We have noticed during this #100KataChallenge that some of our beginners are having a tough time with some of the challenges. This is nothing to be ashamed of, as we’ve all been beginner programmers at some point in time. In an effort to help, every day, at 6 PM we will release a suggested solution for the Katas in our beginner tracks. I’m pretty sure the more experienced coders can tough it out a bit. We believe in you. Notice that I said “suggested solution”. As you will come to realize, almost every problem has multiple possible solutions. Provided you can think through to the end, and based on your knowledge and ability to Google effectively your solution will look different from mine. We do not claim to have the best solution for each challenge, but we will definitely try to break down our solutions so that everyone can understand. Let’s jump right in.
Problem 1 — Regex Count Lowercase Letters
Your task is simply to count the total number of lowercase letters in a string.
Examples
lowercaseCount("abc"); ===> 3
lowercaseCount("abcABC123"); ===> 3
lowercaseCount("abcABC123!@€£#$%^&*()_-+=}{[]|\':;?/>.<,~"); ===> 3
lowercaseCount(""); ===> 0;
lowercaseCount("ABC123!@€£#$%^&*()_-+=}{[]|\':;?/>.<,~"); ===> 0
lowercaseCount("abcdefghijklmnopqrstuvwxyz"); ===> 26
The instructions are pretty clear, we want to count all lowercase letters in a given string. Note that a string, by definition, is simply an array (ordered list) of characters. We will take advantage of this definition in our solution:
Solution
We start out from here:
def lowercase_count(strng):
#your code here
We know we will have to count the number of lowercase variables, and before we start, that variable will be equal to zero
def lowercase_count(strng):
count = 0
Next, we need to go through each character in the string and check if it is a lowercase character. Python allows us to loop through lists/arrays using the ‘in’ keyword. Remember a String is fundamentally an array of characters. So we can loop through strings! Let us use a for-loop
def lowercase_count(strng):
count = 0
for character in strng:
Our next dilemma is how to actually check whether or not a character is lowercase. A quick Google search reveals the islower() string method. Yes, Google is your friend.
def lowercase_count(strng):
count = 0
for character in strng:
if character.islower():
count = count + 1
Finally, come out of the for-loop and return your count variable. Remember to be careful about your indentations!
The final code looks like what we have below.
def lowercase_count(strng):
count = 0
for character in strng:
if character.islower():
count = count + 1
return count
Problem 2 — Abbreviate a Two Word Name
Write a function to convert a name into initials. This kata strictly takes two words with one space in between them.

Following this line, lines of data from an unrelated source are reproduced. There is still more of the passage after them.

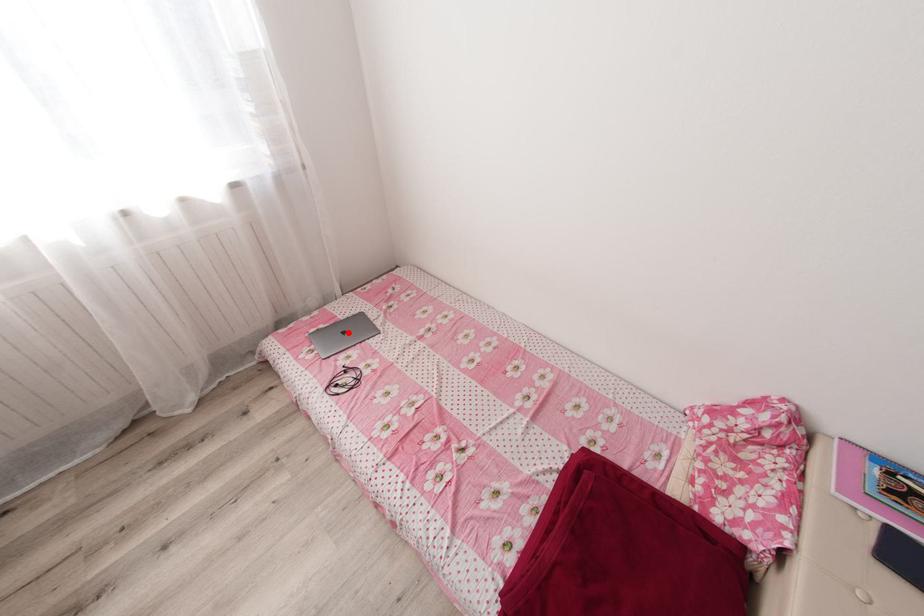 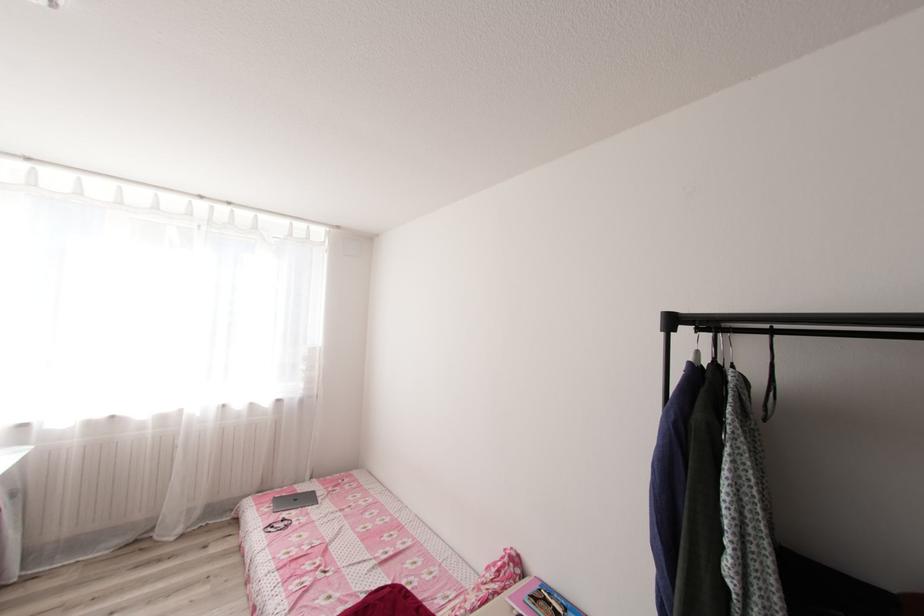 Find the pixel in the second image that matches the highlighted location in the first image.

(300, 499) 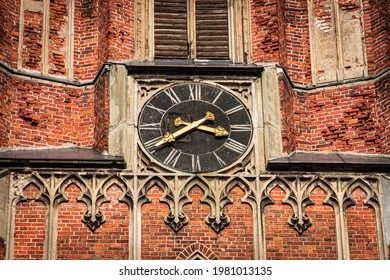 In order to click on clock hands in this screenshot , I will do `click(188, 126)`, `click(218, 128)`. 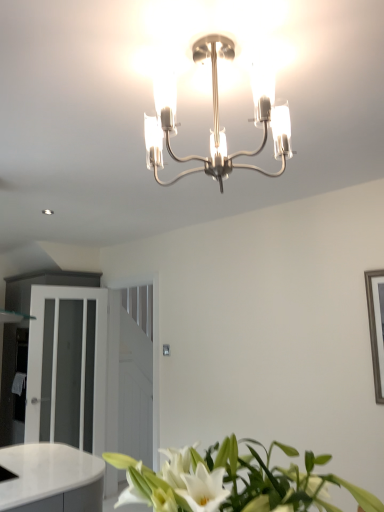 Based on the photo, in order to face white glossy leaves at lower center, should I rotate leftwards or rightwards?

A 6.454 degree turn to the right will do.

Describe the element at coordinates (84, 365) in the screenshot. This screenshot has height=512, width=384. I see `white glossy dresser at left` at that location.

Identify the location of white frosted glass door at left. (67, 367).

You are a GUI agent. You are given a task and a screenshot of the screen. Output one action in this format:
    pyautogui.click(x=<x>, y=<y>)
    Task: Click on the white glossy leaves at lower center
    This screenshot has width=384, height=512.
    Given the screenshot: What is the action you would take?
    pyautogui.click(x=231, y=481)

Which of these two, polished chrome chandelier at center or white glossy leaves at lower center, is bigger?

With larger size is white glossy leaves at lower center.

Is polished chrome chandelier at center at the left side of white glossy leaves at lower center?

Correct, you'll find polished chrome chandelier at center to the left of white glossy leaves at lower center.

Would you say polished chrome chandelier at center is inside or outside white glossy leaves at lower center?

polished chrome chandelier at center is spatially situated outside white glossy leaves at lower center.

What's the angular difference between polished chrome chandelier at center and white glossy leaves at lower center's facing directions?

They differ by 1.01 degrees in their facing directions.

Who is taller, polished chrome chandelier at center or white glossy dresser at left?

Standing taller between the two is white glossy dresser at left.

Can you confirm if polished chrome chandelier at center is thinner than white glossy dresser at left?

Indeed, polished chrome chandelier at center has a lesser width compared to white glossy dresser at left.

Is polished chrome chandelier at center in contact with white glossy dresser at left?

No, polished chrome chandelier at center is not with white glossy dresser at left.

Is polished chrome chandelier at center to the left of white glossy dresser at left from the viewer's perspective?

In fact, polished chrome chandelier at center is to the right of white glossy dresser at left.

Relative to polished chrome chandelier at center, is white glossy dresser at left in front or behind?

white glossy dresser at left is behind polished chrome chandelier at center.

Is white glossy dresser at left spatially inside polished chrome chandelier at center, or outside of it?

The correct answer is: outside.

From a real-world perspective, which object stands above the other?

In real-world perspective, polished chrome chandelier at center is above.

From the image's perspective, is white glossy dresser at left located beneath polished chrome chandelier at center?

Yes, from the image's perspective, white glossy dresser at left is beneath polished chrome chandelier at center.

In terms of width, does white frosted glass door at left look wider or thinner when compared to polished chrome chandelier at center?

In the image, white frosted glass door at left appears to be more narrow than polished chrome chandelier at center.

Is white frosted glass door at left placed right next to polished chrome chandelier at center?

No, white frosted glass door at left is not with polished chrome chandelier at center.

In the scene shown: Considering the relative sizes of white frosted glass door at left and polished chrome chandelier at center in the image provided, is white frosted glass door at left shorter than polished chrome chandelier at center?

Incorrect, the height of white frosted glass door at left does not fall short of that of polished chrome chandelier at center.

Considering the sizes of objects white frosted glass door at left and polished chrome chandelier at center in the image provided, who is smaller, white frosted glass door at left or polished chrome chandelier at center?

polished chrome chandelier at center.

Who is smaller, white glossy dresser at left or white glossy leaves at lower center?

With smaller size is white glossy leaves at lower center.

Is white glossy dresser at left outside of white glossy leaves at lower center?

Yes, white glossy dresser at left is outside of white glossy leaves at lower center.

From a real-world perspective, which is physically above, white glossy dresser at left or white glossy leaves at lower center?

white glossy dresser at left is physically above.

Is white glossy leaves at lower center not within white frosted glass door at left?

Yes, white glossy leaves at lower center is not within white frosted glass door at left.

Does white glossy leaves at lower center appear on the right side of white frosted glass door at left?

Correct, you'll find white glossy leaves at lower center to the right of white frosted glass door at left.

From a real-world perspective, who is located higher, white glossy leaves at lower center or white frosted glass door at left?

white glossy leaves at lower center.

Is white glossy leaves at lower center not close to white frosted glass door at left?

Yes.

Is white glossy leaves at lower center facing towards white glossy dresser at left?

Yes.

Does white glossy leaves at lower center have a larger size compared to white glossy dresser at left?

No, white glossy leaves at lower center is not bigger than white glossy dresser at left.

From a real-world perspective, which object rests below the other?

white glossy leaves at lower center is physically lower.

Is white glossy leaves at lower center placed right next to white glossy dresser at left?

white glossy leaves at lower center and white glossy dresser at left are not in contact.

The image size is (384, 512). Find the location of `lamp above the white glossy leaves at lower center (from a real-world perspective)`. lamp above the white glossy leaves at lower center (from a real-world perspective) is located at coordinates (218, 119).

Locate an element on the screen. This screenshot has height=512, width=384. dresser below the polished chrome chandelier at center (from a real-world perspective) is located at coordinates (84, 365).

Based on their spatial positions, is white glossy leaves at lower center or white glossy dresser at left further from white frosted glass door at left?

Among the two, white glossy leaves at lower center is located further to white frosted glass door at left.

From the image, which object appears to be farther from white frosted glass door at left, polished chrome chandelier at center or white glossy leaves at lower center?

polished chrome chandelier at center.

Estimate the real-world distances between objects in this image. Which object is closer to white glossy leaves at lower center, white frosted glass door at left or polished chrome chandelier at center?

polished chrome chandelier at center is positioned closer to the anchor white glossy leaves at lower center.

Considering their positions, is white frosted glass door at left positioned closer to polished chrome chandelier at center than white glossy dresser at left?

white frosted glass door at left.

Looking at the image, which one is located closer to white glossy leaves at lower center, white glossy dresser at left or white frosted glass door at left?

The object closer to white glossy leaves at lower center is white frosted glass door at left.

Looking at the image, which one is located further to white glossy dresser at left, white glossy leaves at lower center or polished chrome chandelier at center?

polished chrome chandelier at center is further to white glossy dresser at left.

Considering their positions, is white glossy leaves at lower center positioned further to polished chrome chandelier at center than white glossy dresser at left?

Among the two, white glossy dresser at left is located further to polished chrome chandelier at center.

Estimate the real-world distances between objects in this image. Which object is further from white glossy leaves at lower center, white frosted glass door at left or white glossy dresser at left?

white glossy dresser at left is further to white glossy leaves at lower center.

I want to click on glass door between white glossy leaves at lower center and white glossy dresser at left from front to back, so click(67, 367).

Image resolution: width=384 pixels, height=512 pixels. Find the location of `lamp between white glossy leaves at lower center and white glossy dresser at left along the z-axis`. lamp between white glossy leaves at lower center and white glossy dresser at left along the z-axis is located at coordinates (218, 119).

Find the location of a particular element. Image resolution: width=384 pixels, height=512 pixels. glass door between polished chrome chandelier at center and white glossy dresser at left along the z-axis is located at coordinates (67, 367).

This screenshot has height=512, width=384. What are the coordinates of `lamp between white glossy leaves at lower center and white frosted glass door at left from front to back` in the screenshot? It's located at (218, 119). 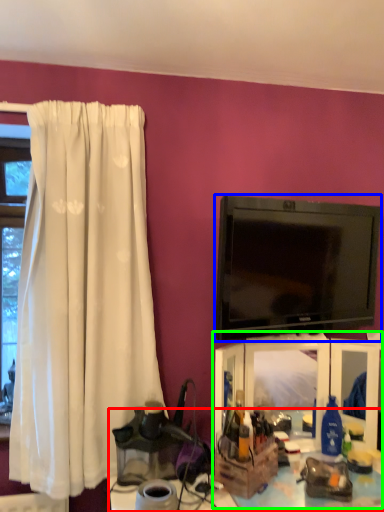 Question: Estimate the real-world distances between objects in this image. Which object is farther from table (highlighted by a red box), television (highlighted by a blue box) or entertainment center (highlighted by a green box)?

Choices:
 (A) television
 (B) entertainment center

Answer: (A) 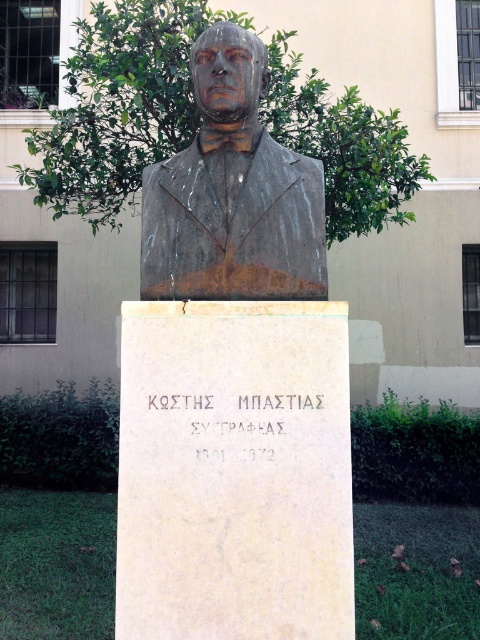 You are a gardener who needs to water the bronze statue at center. You have a hose that can reach up to 3 meters. Is the green leafy tree at upper center blocking your path to the statue? Consider the distance between them.

The distance between the green leafy tree at upper center and the bronze statue at center is 3.73 meters. Since the hose can only reach up to 3 meters, the tree is blocking the path, making it impossible to reach the statue with the current hose length.

From the picture: You are an art student analyzing the composition of the scene. Considering the green leafy tree at upper center and the bronze statue at center, which object occupies a larger vertical space in the image?

The green leafy tree at upper center has a greater height compared to the bronze statue at center, so it occupies a larger vertical space in the image.

You are an art student analyzing the image of a bronze bust on a pedestal. You notice a green leafy tree at upper center and a bronze statue at center. Based on their positions, which object is located to the left side of the other?

The green leafy tree at upper center is to the left of the bronze statue at center. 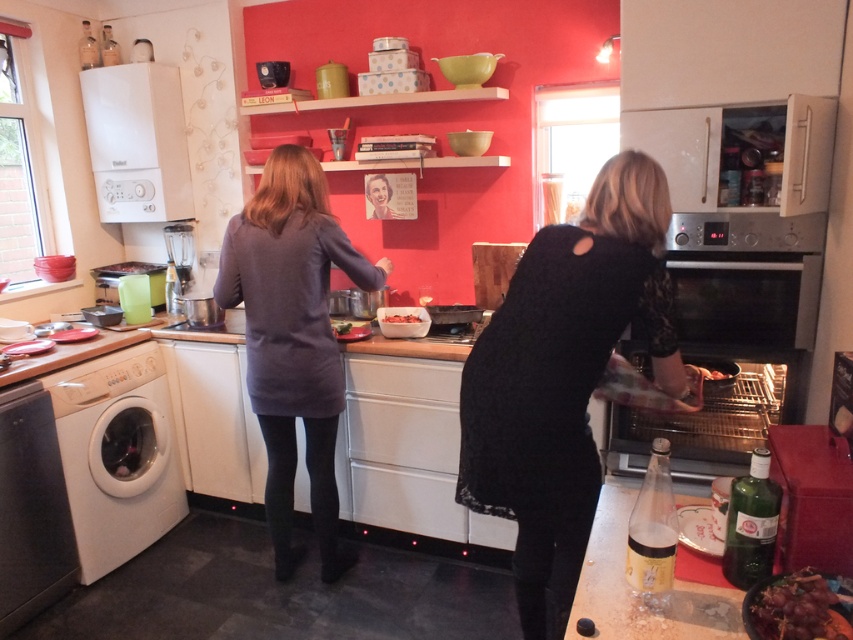 Question: Can you confirm if white plastic washing machine at lower left is smaller than smooth plastic portrait at center?

Choices:
 (A) yes
 (B) no

Answer: (B)

Question: Which object is the farthest from the black matte dishwasher at lower left?

Choices:
 (A) white plastic washing machine at lower left
 (B) black lace dress at center

Answer: (B)

Question: Can you confirm if shiny purple grapes at lower right is positioned to the right of smooth plastic portrait at center?

Choices:
 (A) yes
 (B) no

Answer: (A)

Question: Is silver metallic oven at right above white plastic washing machine at lower left?

Choices:
 (A) yes
 (B) no

Answer: (A)

Question: Which object appears farthest from the camera in this image?

Choices:
 (A) silver metallic oven at right
 (B) white plastic washing machine at lower left
 (C) white plastic boiler at upper left

Answer: (C)

Question: Which object is positioned closest to the smooth plastic portrait at center?

Choices:
 (A) smooth brown chocolate bar at center
 (B) white plastic boiler at upper left
 (C) dark gray sweater at center
 (D) shiny purple grapes at lower right

Answer: (A) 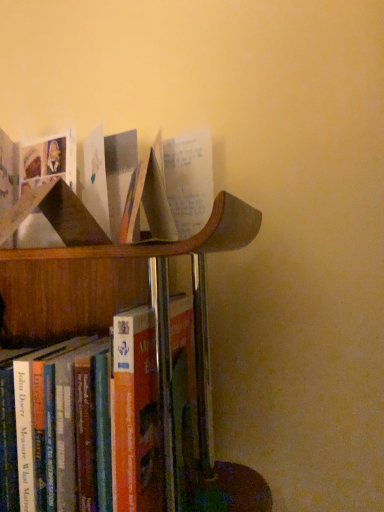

The output should be two capital letters with a dot separating them.
It should look like this:
Sam Harris => S.H
Patrick Feeney => P.F
This question hints on the things we need to do to identify the letters that need capitalization. Note “two words with one space in between them”
Let’s jump in:
def abbrevName(name):
#code away!
We need to do two main things:
- Identify the letters for the abbreviation
- Concatenate (join) the letters with a full stop
Remember a string is an array of characters. Our first letter is obviously at index 0, since arrays in python are indexed from zero.
def abbrevName(name):
firstLetter = name[0]
Our second letter is at the index after the space. For example, Kwadwo Agyapon-Ntra should give us K.A, because the ‘A’ comes after the space in the name. The question then is, “How do we find the space?”
I’ve hinted the answer in the question. We use the find string method. This method returns the first index of the character we are searching for in a string. For example:
"Kwadwo".find('w') #This returns 1
Of course there are 2 w’s, but it returns the first index. Likewise we look for the first space character, and shift to the right (+1) to find the next letter. We write the code as:
def abbrevName(name):
firstLetter = name[0]
secondIndex = name.find(' ') + 1 #This is just the index
secondLetter = name[secondIndex] #This is the actual character at that index
Let us ensure that these letters are in uppercase using upper()
def abbrevName(name):
firstLetter = name[0].upper()
secondIndex = name.find(' ') + 1
secondLetter = name[secondIndex].upper()
We can now concatenate (join) the letters with a full stop and return them. Let’s do this in one line:
def abbrevName(name):
firstLetter = name[0].upper()
secondIndex = name.find(' ') + 1
secondLetter = name[secondIndex].upper()
return firstLetter + "." + secondLetter
The above code is a good working version, and you can stop here.
But there are better ways of concatenating, and we would like our code to look a lot leaner. Let’s see how to do this in one line using the string format() method:
def abbrevName(name):
return '{}.{}'.format(name[0].upper(), name[name.find(' ')+1].upper())